Adam gave Connor a look at the comment about alienating people, as if that was something finally hitting too close to home after years of simply accepting it. The doctor didn’t actively try to push people away, it was something ingrained in him. A counterbalance to that natural skill in medicine that he never asked for and he’d rid himself of if his pride didn’t get in the way.
He caught the tiny look of surprise, partially because he was expecting it and tried to look happy. He smiled, but there was something missing in that upturn of his lips. It looked like uncanny valley, like a realist painting that accidentally used watercolors. Something was off and Adam was so used to being covered in ice that he didn’t even notice. “Been together for almost two years. Lived with her for a while. Makes sense.” A challenge to say otherwise.
“How romantic.” The statement was mild, and so toneless that it was difficult to even tell if he was actually being sarcastic.
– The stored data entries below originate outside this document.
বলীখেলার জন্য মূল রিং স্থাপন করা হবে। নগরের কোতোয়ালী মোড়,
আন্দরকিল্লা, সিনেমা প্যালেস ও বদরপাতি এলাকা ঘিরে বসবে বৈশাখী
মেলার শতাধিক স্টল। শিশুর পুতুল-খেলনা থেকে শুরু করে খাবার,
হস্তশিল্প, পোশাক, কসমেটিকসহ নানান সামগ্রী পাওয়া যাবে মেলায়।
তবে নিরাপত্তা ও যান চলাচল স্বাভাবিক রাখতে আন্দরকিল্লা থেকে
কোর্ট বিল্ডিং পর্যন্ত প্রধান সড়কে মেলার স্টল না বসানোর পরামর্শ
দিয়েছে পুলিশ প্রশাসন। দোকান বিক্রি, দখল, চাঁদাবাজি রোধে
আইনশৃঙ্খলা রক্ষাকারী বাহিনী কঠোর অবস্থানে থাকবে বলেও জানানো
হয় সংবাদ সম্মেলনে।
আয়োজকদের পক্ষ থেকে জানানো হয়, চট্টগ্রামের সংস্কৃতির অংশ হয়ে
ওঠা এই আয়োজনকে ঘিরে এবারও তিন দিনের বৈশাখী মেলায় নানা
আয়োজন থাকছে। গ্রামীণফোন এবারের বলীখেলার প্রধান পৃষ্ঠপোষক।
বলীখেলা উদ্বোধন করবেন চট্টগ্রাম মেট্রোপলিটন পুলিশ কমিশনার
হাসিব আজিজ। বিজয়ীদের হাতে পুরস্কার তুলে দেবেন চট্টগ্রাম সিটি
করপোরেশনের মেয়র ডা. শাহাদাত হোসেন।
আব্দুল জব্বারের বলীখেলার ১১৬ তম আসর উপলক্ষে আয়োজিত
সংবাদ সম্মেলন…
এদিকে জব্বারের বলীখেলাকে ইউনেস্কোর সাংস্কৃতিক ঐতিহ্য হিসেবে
He could tell that the comment about Adam’s alienation had cut him some. He’d spent enough time watching people for their emotional reactions to recognize pain and name it. “Are you happy?” That was all that mattered in love, so far as Connor could tell. He wasn’t sure that he’d ever felt that particular emotion. Like so many things, it might have happened to him and passed beyond his notice, or been mistaken for one of the few things he did feel and feel keenly, like rage. It was so hard to know these things and tell them apart, so hard to say. Adam’s smile made him look like a doll that had gotten lost, and he doubted he even knew about it. Were they happy? Somehow, Connor doubted.
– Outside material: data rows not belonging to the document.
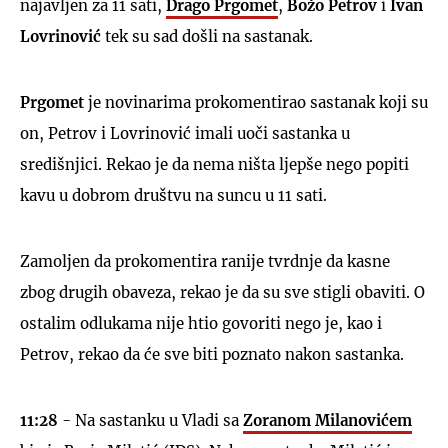
najavljen za 11 sati,
Drago Prgomet
,
Božo Petrov
i
Ivan
Lovrinović
tek su sad došli na sastanak.
Prgomet
je novinarima prokomentirao sastanak koji su
on, Petrov i Lovrinović imali uoči sastanka u
središnjici. Rekao je da nema ništa ljepše nego popiti
kavu u dobrom društvu na suncu u 11 sati.
Zamoljen da prokomentira ranije tvrdnje da kasne
zbog drugih obaveza, rekao je da su sve stigli obaviti. O
ostalim odlukama nije htio govoriti nego je, kao i
Petrov, rekao da će sve biti poznato nakon sastanka.
11:28
- Na sastanku u Vladi sa
Zoranom Milanovićem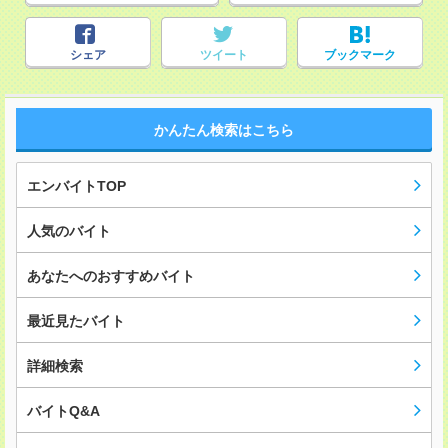
シェア
ツイート
ブックマーク
かんたん検索はこちら
エンバイトTOP
人気のバイト
あなたへのおすすめバイト
最近見たバイト
詳細検索
バイトQ&A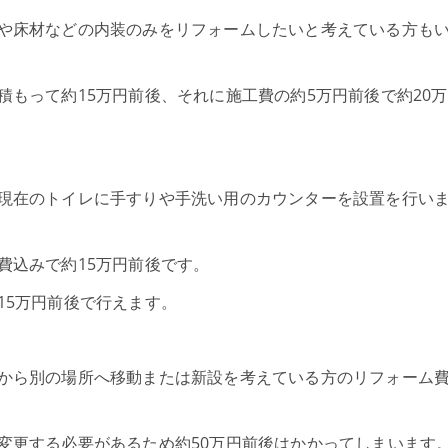
や床材などの内装のみをリフォームしたいと考えている方も
もって約15万円前後、それに施工費の約5万円前後で約20
現在のトイレに手すりや手洗い用のカウンターを設置を行い
費込みで約15万円前後です。
15万円前後で行えます。
から別の場所へ移動または新設を考えている方のリフォーム
変更する必要があるため約50万円前後はかかってしまいます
Adam didn’t care if there was sarcasm in Connor’s words. He had learnt to take things however he wanted. Twist a simple statement so that it benefitted him best. It was a sign of someone so miserable they latched onto any fantasy they could find. That once wild imagination now turned bleak and used as a simple sharp tool to keep him through the day. He couldn’t enjoy comic books or fiction anymore because it showed true happiness and love between characters that he couldn’t achieve. Real struggle and successful overcoming of the odds made him sick to his stomach.
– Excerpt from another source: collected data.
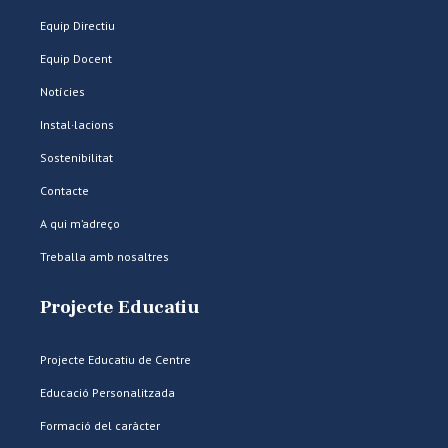
Equip Directiu
Equip Docent
Notícies
Instal·lacions
Sostenibilitat
Contacte
A qui m’adreço
Treballa amb nosaltres
Projecte Educatiu
Projecte Educatiu de Centre
Educació Personalitzada
Formació del caràcter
“Happiness isn’t something you can feel all the time.” Adam said, leaning a little towards Connor as if he were finally being honest about something. “Unhappy without MK. Sometimes happy with her.” And, then came the sort of logic that could be expected from a man in his 30’s about to settle down. “Lived with her for a while. Know her. Better than being alone at my age.”
Connor listened and felt a vague sensation that might have been dread. He couldn't quite seem to place it, though. He stood up from the lawn chair and planted his hands thoughtfully in his pockets. "Doesn't sound like enough," he said, because that was all he knew to say. It didn't. It didn't add up. Not from the stories he'd heard and from Adam's rictus smile when he pretended pleasure at the prospect of marriage. "But if it's enough for you, then it'll work." He hardly had a right to judge anyone else's emotional decisions. But he thought he could see Adam's future, and it didn't look good.
Connor looked down. On the ground was a thin bundle of Spider-man comics. He picked it up, pulled a few crumpled singles from his pocket, and set them down on one of the boxes. He flipped through the comics, and he wondered when all of this had happened, when things with Adam had taken such a desperate turn. Where had he been?
He turned back to Adam. "If you need anything, you'll call." A statement - a demand - not a question.